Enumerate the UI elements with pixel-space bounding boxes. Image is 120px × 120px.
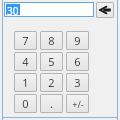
staticText: 2 <box>48 75 55 90</box>
button[interactable]: 1 <box>14 73 37 92</box>
button[interactable]: 7 <box>14 31 37 50</box>
staticText: 9 <box>74 33 81 48</box>
button[interactable]: 3 <box>66 73 89 92</box>
staticText: +/- <box>72 98 84 110</box>
button[interactable]: 8 <box>40 31 63 50</box>
button[interactable]: 4 <box>14 52 37 71</box>
staticText: 30 <box>7 4 19 15</box>
button[interactable]: 0 <box>14 94 37 113</box>
staticText: 1 <box>22 75 29 90</box>
staticText: 4 <box>22 54 29 69</box>
button[interactable]: 6 <box>66 52 89 71</box>
button[interactable]: 2 <box>40 73 63 92</box>
staticText: 8 <box>48 33 55 48</box>
button[interactable]: Backspace <box>96 2 114 18</box>
staticText: . <box>50 96 53 111</box>
staticText: 0 <box>22 96 29 111</box>
staticText: 7 <box>22 33 29 48</box>
button[interactable]: +/- <box>66 94 89 113</box>
button[interactable]: 30 <box>4 2 94 17</box>
staticText: 3 <box>74 75 81 90</box>
staticText: 5 <box>48 54 55 69</box>
staticText: 6 <box>74 54 81 69</box>
button[interactable]: . <box>40 94 63 113</box>
button[interactable]: 9 <box>66 31 89 50</box>
button[interactable]: 5 <box>40 52 63 71</box>
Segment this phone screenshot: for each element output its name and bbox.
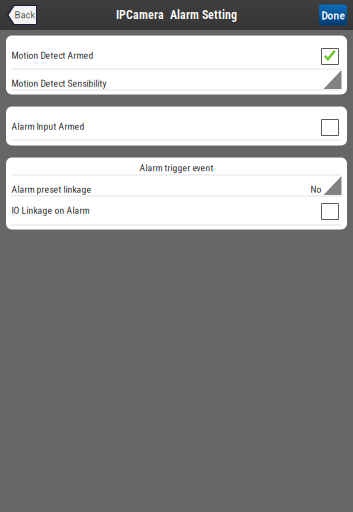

» **Problem**
Reproduce the records in full, exactly as they appear, and show none of the pictures.

» **Response area**
Enumerate the UI elements with pixel-space bounding boxes. Image is 120px × 120px.
staticText: 2 <box>48 75 55 90</box>
button[interactable]: 1 <box>14 73 37 92</box>
button[interactable]: 7 <box>14 31 37 50</box>
staticText: 9 <box>74 33 81 48</box>
button[interactable]: 3 <box>66 73 89 92</box>
staticText: +/- <box>72 98 84 110</box>
button[interactable]: 8 <box>40 31 63 50</box>
button[interactable]: 4 <box>14 52 37 71</box>
staticText: 30 <box>7 4 19 15</box>
button[interactable]: 0 <box>14 94 37 113</box>
staticText: 1 <box>22 75 29 90</box>
staticText: 4 <box>22 54 29 69</box>
button[interactable]: 6 <box>66 52 89 71</box>
button[interactable]: 2 <box>40 73 63 92</box>
staticText: 8 <box>48 33 55 48</box>
button[interactable]: Backspace <box>96 2 114 18</box>
staticText: . <box>50 96 53 111</box>
staticText: 0 <box>22 96 29 111</box>
staticText: 7 <box>22 33 29 48</box>
button[interactable]: +/- <box>66 94 89 113</box>
button[interactable]: 30 <box>4 2 94 17</box>
staticText: 3 <box>74 75 81 90</box>
staticText: 5 <box>48 54 55 69</box>
staticText: 6 <box>74 54 81 69</box>
button[interactable]: . <box>40 94 63 113</box>
button[interactable]: 9 <box>66 31 89 50</box>
button[interactable]: 5 <box>40 52 63 71</box>
Segment this phone screenshot: for each element output its name and bbox.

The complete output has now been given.